▸ **Task directions**: Transcribe each entry exactly, without pictures.

▸ **Working data**:
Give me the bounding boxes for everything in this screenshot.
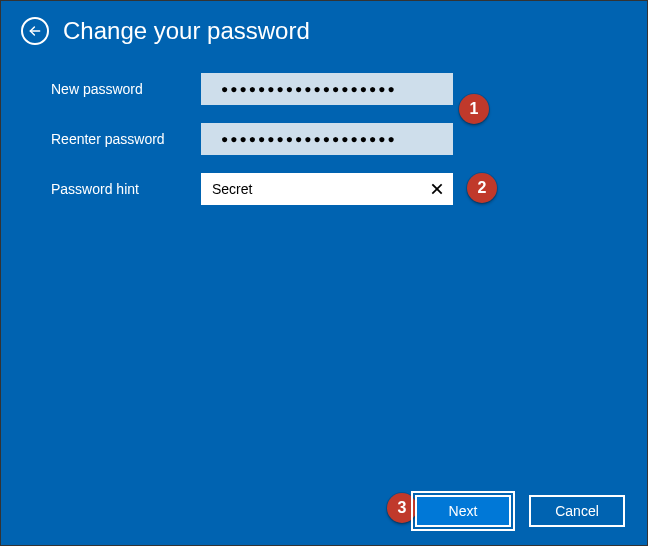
- password-hint-field[interactable]: [202, 174, 422, 204]
- next-button[interactable]: Next: [415, 495, 511, 527]
- cancel-button[interactable]: Cancel: [529, 495, 625, 527]
- password-mask: ●●●●●●●●●●●●●●●●●●●: [211, 73, 443, 105]
- password-hint-label: Password hint: [51, 181, 201, 197]
- clear-hint-button[interactable]: [422, 174, 452, 204]
- page-title: Change your password: [63, 17, 310, 45]
- password-hint-field-wrap: [201, 173, 453, 205]
- annotation-badge-3: 3: [387, 493, 417, 523]
- reenter-password-label: Reenter password: [51, 131, 201, 147]
- new-password-field[interactable]: ●●●●●●●●●●●●●●●●●●●: [201, 73, 453, 105]
- new-password-label: New password: [51, 81, 201, 97]
- close-icon: [430, 182, 444, 196]
- annotation-badge-2: 2: [467, 173, 497, 203]
- reenter-password-field[interactable]: ●●●●●●●●●●●●●●●●●●●: [201, 123, 453, 155]
- password-mask: ●●●●●●●●●●●●●●●●●●●: [211, 123, 443, 155]
- annotation-badge-1: 1: [459, 94, 489, 124]
- back-button[interactable]: [21, 17, 49, 45]
- arrow-left-icon: [28, 24, 42, 38]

▸ **Output for this task**:
Give me the bounding boxes for everything in this screenshot.
- password-hint-field[interactable]: [202, 174, 422, 204]
- next-button[interactable]: Next: [415, 495, 511, 527]
- cancel-button[interactable]: Cancel: [529, 495, 625, 527]
- password-mask: ●●●●●●●●●●●●●●●●●●●: [211, 73, 443, 105]
- password-hint-label: Password hint: [51, 181, 201, 197]
- clear-hint-button[interactable]: [422, 174, 452, 204]
- page-title: Change your password: [63, 17, 310, 45]
- password-hint-field-wrap: [201, 173, 453, 205]
- annotation-badge-3: 3: [387, 493, 417, 523]
- reenter-password-label: Reenter password: [51, 131, 201, 147]
- new-password-field[interactable]: ●●●●●●●●●●●●●●●●●●●: [201, 73, 453, 105]
- new-password-label: New password: [51, 81, 201, 97]
- close-icon: [430, 182, 444, 196]
- annotation-badge-2: 2: [467, 173, 497, 203]
- reenter-password-field[interactable]: ●●●●●●●●●●●●●●●●●●●: [201, 123, 453, 155]
- password-mask: ●●●●●●●●●●●●●●●●●●●: [211, 123, 443, 155]
- annotation-badge-1: 1: [459, 94, 489, 124]
- back-button[interactable]: [21, 17, 49, 45]
- arrow-left-icon: [28, 24, 42, 38]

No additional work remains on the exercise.